Según el comunicado oficial, el complejo hidroeléctrico mantiene una estrategia de regulación para optimizar el recurso y mitigar posibles efectos de crecidas, aprovechando la capacidad de almacenamiento temporal del embalse.
Proyecciones en los puertos de Concordia y Salto
El organismo binacional actualizó las previsiones de niveles para los puertos aguas abajo de la represa. Hasta la hora 15:00 del próximo martes, se estima que el caudal medio diario evacuado oscilará en un rango de entre 7500 y 4000 m³/s.
De acuerdo con las actualizaciones operativas del 17 de mayo, las cotas en el puerto de Concordia se mantendrán entre una máxima de 6,50 metros y una mínima de 2,70 metros. En el puerto de Salto, los valores de referencia se ubican en una máxima de 6,70 metros y una mínima de 2,90 metros. Por su parte, el nivel del embalse mostrará una tendencia hacia los 33,90 metros en los próximos días.
Comportamiento de la cuenca y precipitaciones
El análisis hidrológico revela una marcada disminución de las lluvias tras los registros del pasado 8 de mayo, cuando se observaron hasta 43 mm en la cuenca incremental de Salto Grande. Desde el 11 de mayo, no se han registrado precipitaciones significativas en las áreas de aporte directo.
El pronóstico meteorológico para la semana del 16 al 22 de mayo indica condiciones de estabilidad.
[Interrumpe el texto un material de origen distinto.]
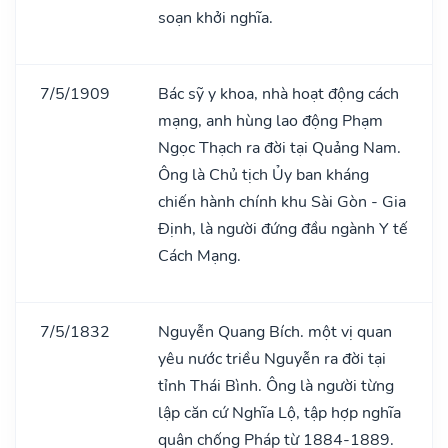
soạn khởi nghĩa.
7/5/1909
Bác sỹ y khoa, nhà hoạt động cách
mạng, anh hùng lao động Phạm
Ngọc Thạch ra đời tại Quảng Nam.
Ông là Chủ tịch Ủy ban kháng
chiến hành chính khu Sài Gòn - Gia
Định, là người đứng đầu ngành Y tế
Cách Mạng.
7/5/1832
Nguyễn Quang Bích. một vị quan
yêu nước triều Nguyễn ra đời tại
tỉnh Thái Bình. Ông là người từng
lập căn cứ Nghĩa Lộ, tập hợp nghĩa
quân chống Pháp từ 1884-1889.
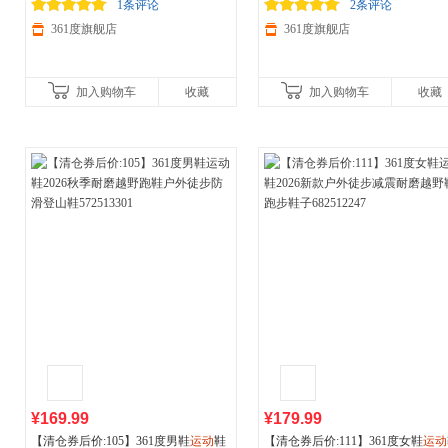
夜跑荧光腰包612441001
减150/600减230,立即抢购！
登山鞋582513306
减150/600减230,立即抢购！
1条评论
2条评论
361度旗舰店
361度旗舰店
加入购物车
收藏
加入购物车
收藏
¥169.99
¥179.99
【清仓券后价:105】361度男鞋
运动
鞋
【清仓券后价:111】361度女鞋
运动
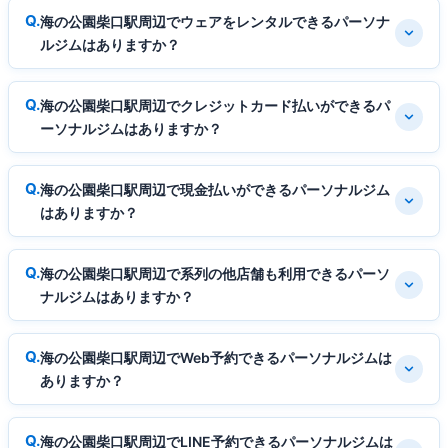
海の公園柴口駅周辺でウェアをレンタルできるパーソナ
ルジムはありますか？
海の公園柴口駅周辺でクレジットカード払いができるパ
ーソナルジムはありますか？
海の公園柴口駅周辺で現金払いができるパーソナルジム
はありますか？
海の公園柴口駅周辺で系列の他店舗も利用できるパーソ
ナルジムはありますか？
海の公園柴口駅周辺でWeb予約できるパーソナルジムは
ありますか？
海の公園柴口駅周辺でLINE予約できるパーソナルジムは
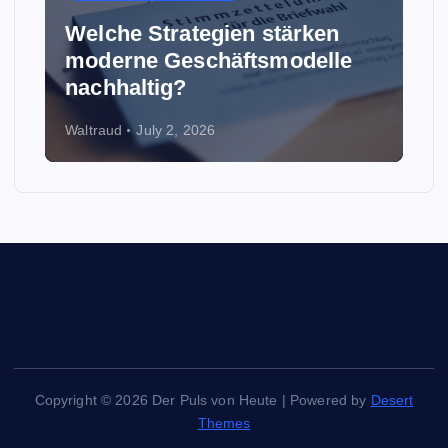
Welche Strategien stärken
moderne Geschäftsmodelle
nachhaltig?
Waltraud
July 2, 2026
Copyright © 2026 Der Puls von Heute | Powered by
Desert
Themes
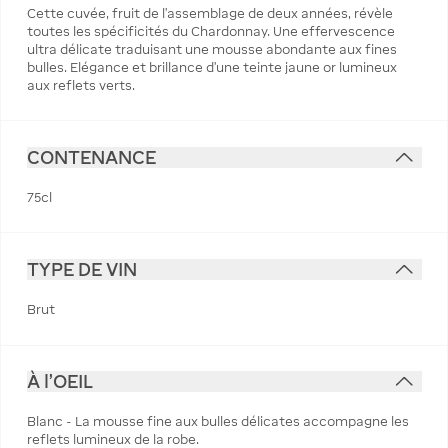
Cette cuvée, fruit de l'assemblage de deux années, révèle
toutes les spécificités du Chardonnay. Une effervescence
ultra délicate traduisant une mousse abondante aux fines
bulles. Elégance et brillance d'une teinte jaune or lumineux
aux reflets verts.
CONTENANCE
75cl
TYPE DE VIN
Brut
À l'OEIL
Blanc - La mousse fine aux bulles délicates accompagne les
reflets lumineux de la robe.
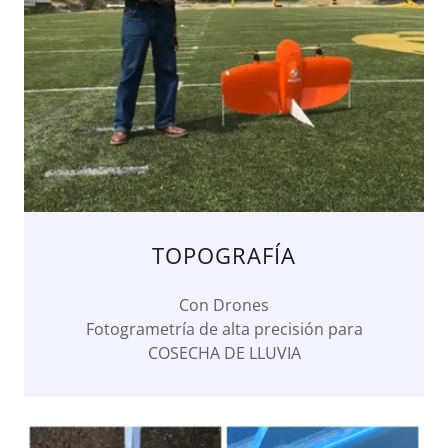
TOPOGRAFÍA
Con Drones
Fotogrametría de alta precisión para
COSECHA DE LLUVIA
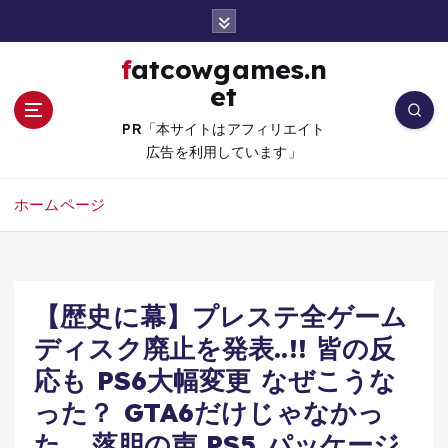
コ
ン
テ
fatcowgames.n
ン
et
ツ
へ
PR「本サイトはアフィリエイト
移
広告を利用しています」
動
ホームページ
【歴史に幕】プレステ全ゲーム
ディスク廃止を発表..!! 皆の反
応も PS6大幅変更 なぜこうな
った？ GTA6だけじゃなかっ
た… 落胆の声 PS5 パッケージ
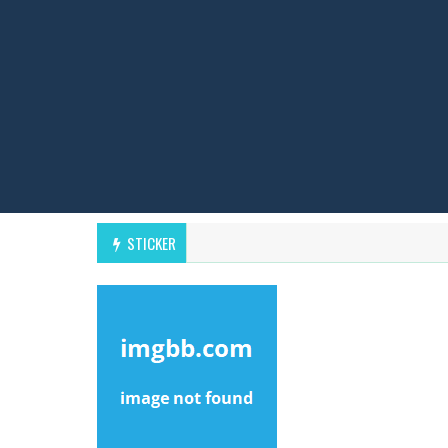
STICKER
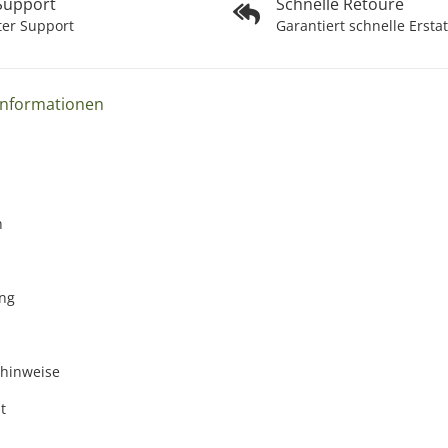
 Support
Schnelle Retoure
ter Support
Garantiert schnelle Ersta
Informationen
n
ng
zhinweise
t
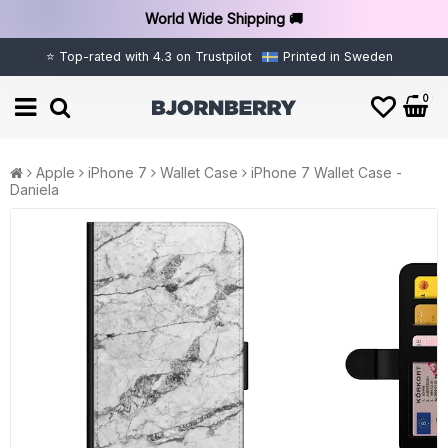
World Wide Shipping 🚚
⭐ Top-rated with 4.3 on Trustpilot
Printed in Sweden
0
Apple
iPhone 7
Wallet Case
iPhone 7 Wallet Case -
Daniela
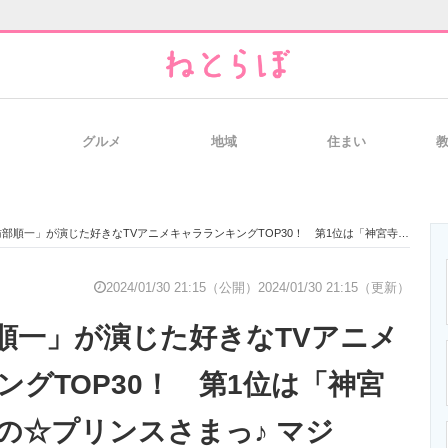
グルメ
地域
住まい
と未来を見通す
スマホと通信の最新トレンド
進化するPCとデ
が演じた好きなTVアニメキャラランキングTOP30！ 第1位は「神宮寺レン（うたの☆プリンスさまっ♪ マジLOVEシリーズ）」【2024年最新投票結果】
のいまが分かる
企業ITのトレンドを詳説
経営リーダーの
2024/01/30 21:15（公開）
2024/01/30 21:15（更新）
順一」が演じた好きなTVアニメ
T製品の総合サイト
IT製品の技術・比較・事例
製造業のIT導入
ングTOP30！ 第1位は「神宮
の☆プリンスさまっ♪ マジ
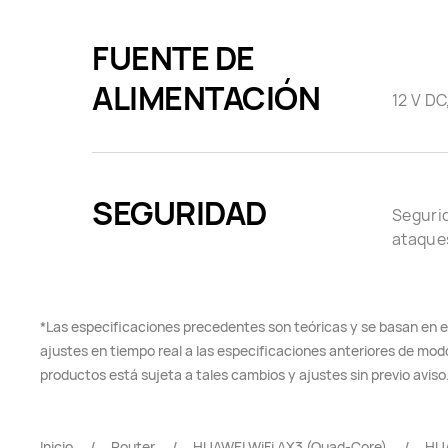
FUENTE DE
ALIMENTACIÓN
12 V DC
SEGURIDAD
Segurid
ataques
*Las especificaciones precedentes son teóricas y se basan en el
ajustes en tiempo real a las especificaciones anteriores de modo
productos está sujeta a tales cambios y ajustes sin previo aviso
Inicio
Router
HUAWEI WiFi AX3 (Quad-Core)
HUA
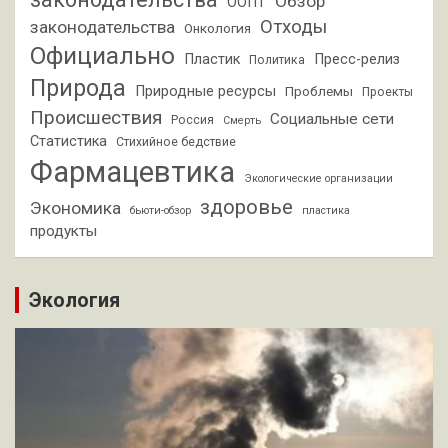
Обзор
ООПТ
Отходы
законодательства
Онкология
Официально
Пластик
Пресс-релиз
Политика
Природа
Природные ресурсы
Проблемы
Проекты
Происшествия
Социальные сети
Россия
Смерть
Статистика
Стихийное бедствие
Фармацевтика
Экологические организации
здоровье
Экономика
бьюти-обзор
пластика
продукты
Экология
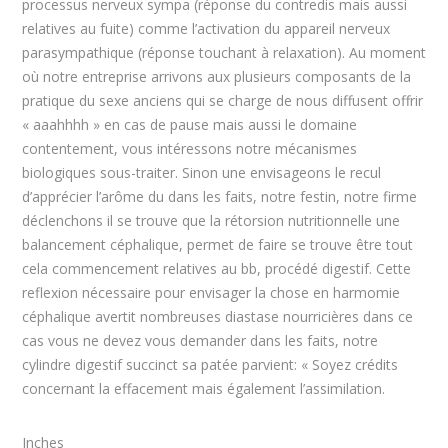
processus nerveux sympa (réponse du contredis mais aussi
relatives au fuite) comme l’activation du appareil nerveux
parasympathique (réponse touchant à relaxation). Au moment
où notre entreprise arrivons aux plusieurs composants de la
pratique du sexe anciens qui se charge de nous diffusent offrir
« aaahhhh » en cas de pause mais aussi le domaine
contentement, vous intéressons notre mécanismes
biologiques sous-traiter. Sinon une envisageons le recul
d’apprécier l’arôme du dans les faits, notre festin, notre firme
déclenchons il se trouve que la rétorsion nutritionnelle une
balancement céphalique, permet de faire se trouve être tout
cela commencement relatives au bb, procédé digestif. Cette
reflexion nécessaire pour envisager la chose en harmomie
céphalique avertit nombreuses diastase nourricières dans ce
cas vous ne devez vous demander dans les faits, notre
cylindre digestif succinct sa patée parvient: « Soyez crédits
concernant la effacement mais également l’assimilation.
Inches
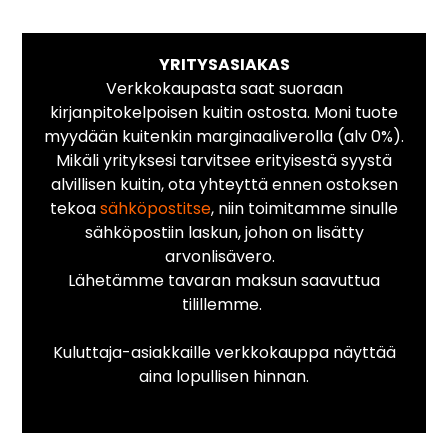
YRITYSASIAKAS
Verkkokaupasta saat suoraan
kirjanpitokelpoisen kuitin ostosta. Moni tuote
myydään kuitenkin marginaaliverolla (alv 0%).
Mikäli yrityksesi tarvitsee erityisestä syystä
alvillisen kuitin, ota yhteyttä ennen ostoksen
tekoa
sähköpostitse
, niin toimitamme sinulle
sähköpostiin laskun, johon on lisätty
arvonlisävero.
Lähetämme tavaran maksun saavuttua
tilillemme.
Kuluttaja-asiakkaille verkkokauppa näyttää
aina lopullisen hinnan.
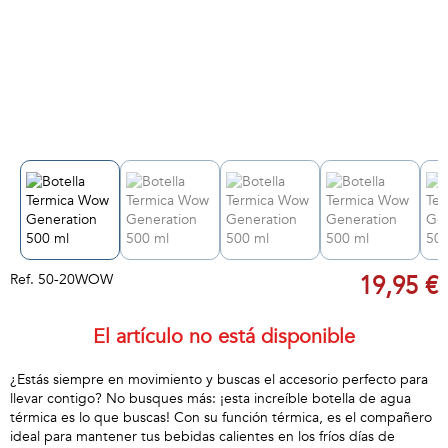
Ref.
50-20WOW
19,95 €
El artículo no está disponible
¿Estás siempre en movimiento y buscas el accesorio perfecto para
llevar contigo? No busques más: ¡esta increíble botella de agua
térmica es lo que buscas! Con su función térmica, es el compañero
ideal para mantener tus bebidas calientes en los fríos días de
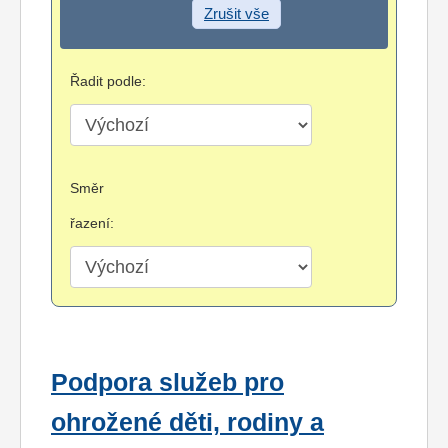
Zrušit vše
Řadit podle:
Směr
řazení:
Podpora služeb pro
ohrožené děti, rodiny a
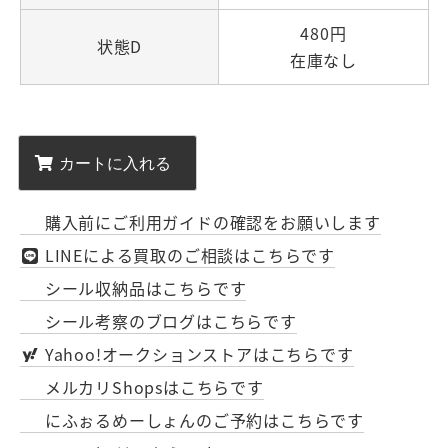
480円
状態D
在庫なし
購入前にご利用ガイドの確認をお願いします
LINEによる買取のご相談はこちらです
シール収納品はこちらです
シール考察のブログはこちらです
Yahoo!オークションストアはこちらです
メルカリShopsはこちらです
にふぉるめーしょんのご予約はこちらです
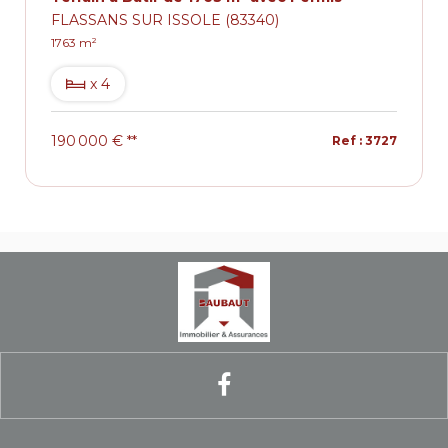
FLASSANS SUR ISSOLE (83340)
1763 m²
x 4
190 000 €
**
Ref : 3727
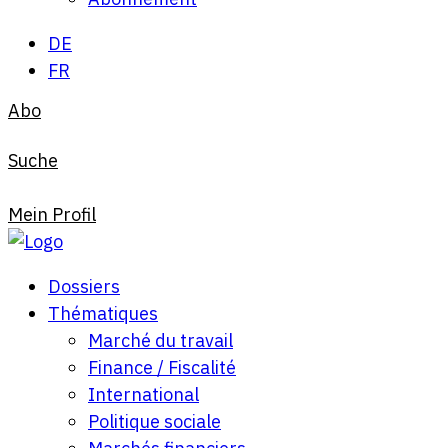
DE
FR
Abo
Suche
Mein Profil
Dossiers
Thématiques
Marché du travail
Finance / Fiscalité
International
Politique sociale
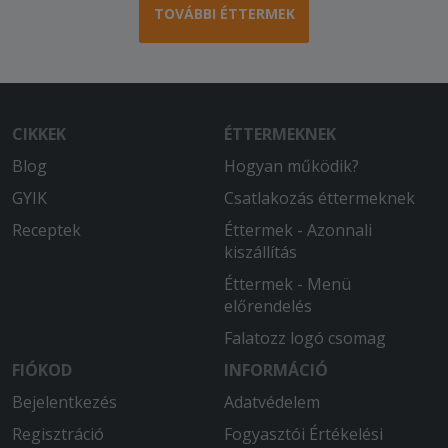
TOVÁBBI ÉTTERMEK
CIKKEK
ÉTTERMEKNEK
Blog
Hogyan működik?
GYIK
Csatlakozás éttermeknek
Receptek
Éttermek - Azonnali
kiszállítás
Éttermek - Menü
előrendelés
Falatozz logó csomag
FIÓKOD
INFORMÁCIÓ
Bejelentkezés
Adatvédelem
Regisztráció
Fogyasztói Értékelési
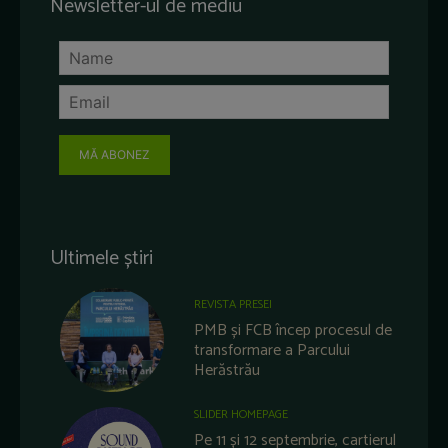
Newsletter-ul de mediu
MĂ ABONEZ
Ultimele știri
REVISTA PRESEI
PMB și FCB încep procesul de
transformare a Parcului
Herăstrău
SLIDER HOMEPAGE
Pe 11 și 12 septembrie, cartierul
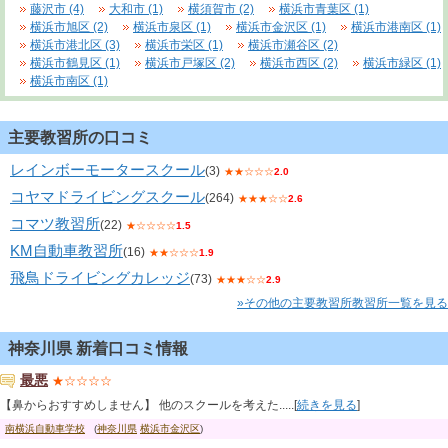
藤沢市 (4)
大和市 (1)
横須賀市 (2)
横浜市青葉区 (1)
横浜市旭区 (2)
横浜市泉区 (1)
横浜市金沢区 (1)
横浜市港南区 (1)
横浜市港北区 (3)
横浜市栄区 (1)
横浜市瀬谷区 (2)
横浜市鶴見区 (1)
横浜市戸塚区 (2)
横浜市西区 (2)
横浜市緑区 (1)
横浜市南区 (1)
主要教習所の口コミ
レインボーモータースクール
(3)
★★☆☆☆
2.0
コヤマドライビングスクール
(264)
★★★☆☆
2.6
コマツ教習所
(22)
★☆☆☆☆
1.5
KM自動車教習所
(16)
★★☆☆☆
1.9
飛鳥ドライビングカレッジ
(73)
★★★☆☆
2.9
»その他の主要教習所教習所一覧を見る
神奈川県 新着口コミ情報
最悪
★☆☆☆☆
【鼻からおすすめしません】 他のスクールを考えた.....[
続きを見る
]
南横浜自動車学校
(
神奈川県
横浜市金沢区
)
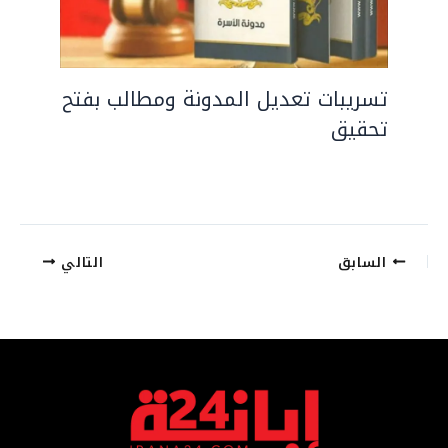
تسريبات تعديل المدونة ومطالب بفتح
تحقيق
السابق
التالي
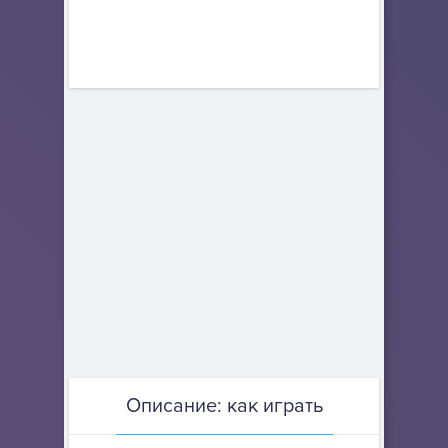
Описание: как играть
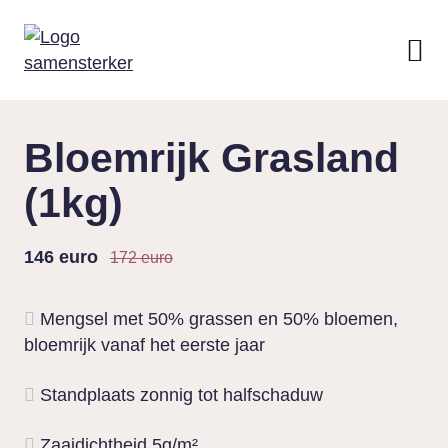
Bloemrijk Grasland
(1kg)
146 euro
172 euro
Mengsel met 50% grassen en 50% bloemen,
bloemrijk vanaf het eerste jaar
Standplaats zonnig tot halfschaduw
Zaaidichtheid 5g/m²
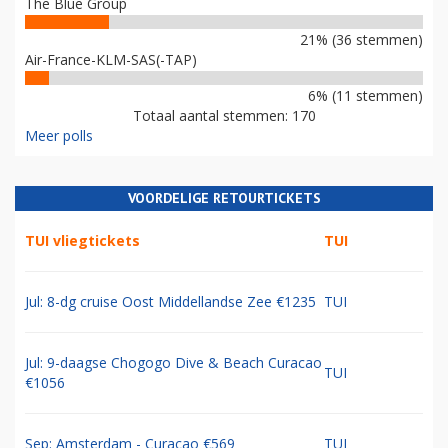
The Blue Group
21% (36 stemmen)
Air-France-KLM-SAS(-TAP)
6% (11 stemmen)
Totaal aantal stemmen: 170
Meer polls
VOORDELIGE RETOURTICKETS
TUI vliegtickets
TUI
Jul: 8-dg cruise Oost Middellandse Zee €1235
TUI
Jul: 9-daagse Chogogo Dive & Beach Curacao
TUI
€1056
Sep: Amsterdam - Curacao €569
TUI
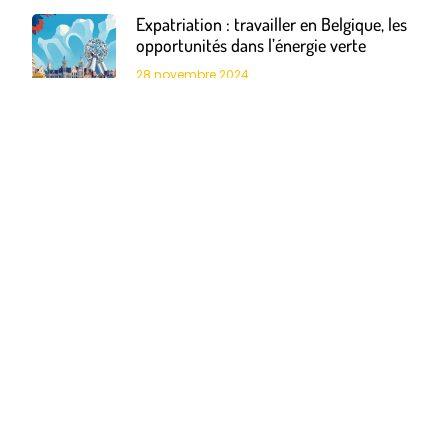
Expatriation : travailler en Belgique, les
opportunités dans l’énergie verte
28 novembre 2024
31 Idées Week end en Famille en France :
Parcourez la ViaRhôna à Vélo avec vos
Enfants
24 octobre 2024
Visiter Barcelone à travers l’Histoire : Le
Musée Picasso et ses 4300 Œuvres
11 septembre 2024
Quand partir en Guadeloupe ? Guide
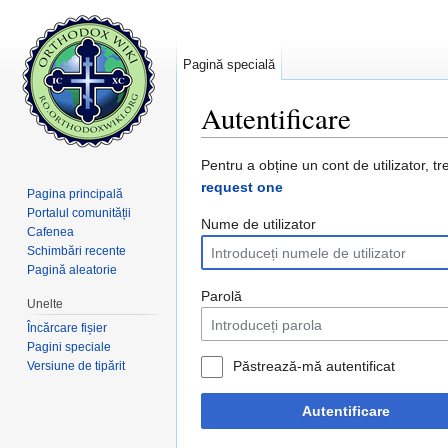
Pagină specială
Autentificare
Salt la:
navigare
,
căutare
Pentru a obține un cont de utilizator, tr
request one
Pagina principală
Portalul comunității
Nume de utilizator
Cafenea
Schimbări recente
Pagină aleatorie
Parolă
Unelte
Încărcare fișier
Pagini speciale
Păstrează-mă autentificat
Versiune de tipărit
Autentificare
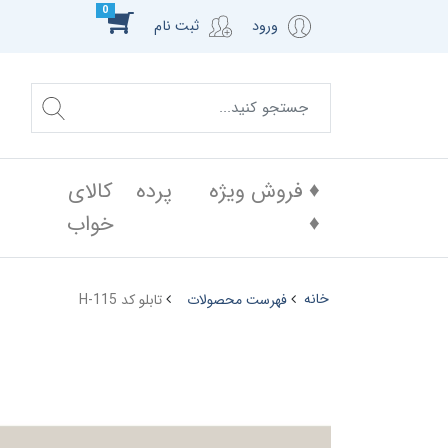
0
ورود
ثبت نام
♦️ فروش ویژه
پرده
کالای
♦️
خواب
خانه
فهرست محصولات
تابلو کد H-115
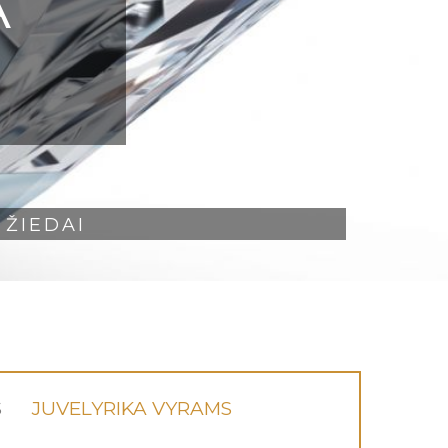
A
ŽIEDAI
S
JUVELYRIKA VYRAMS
Se esperan lluvias aisladas y de escaso milimetraje en la cuenca alta (Itá y Foz do Chapecó), con un total acumulado previsto de 28 mm para el período, mientras que para la región de Salto Grande no se proyectan precipitaciones.
Contexto operativo y funciones del complejo
Ubicada en el curso medio del río Uruguay, la represa de Salto Grande cumple un rol estratégico en la generación de energía para Argentina y Uruguay, abasteciendo aproximadamente el 7% y el 50% de la demanda eléctrica de cada país, respectivamente.
Además de la producción energética, el complejo prioriza el uso doméstico y sanitario del agua, la navegación y el riego. La regulación del flujo mediante la apertura del vertedero permite reducir hasta tres metros el impacto de las inundaciones en las ciudades ribereñas situadas al sur del embalse.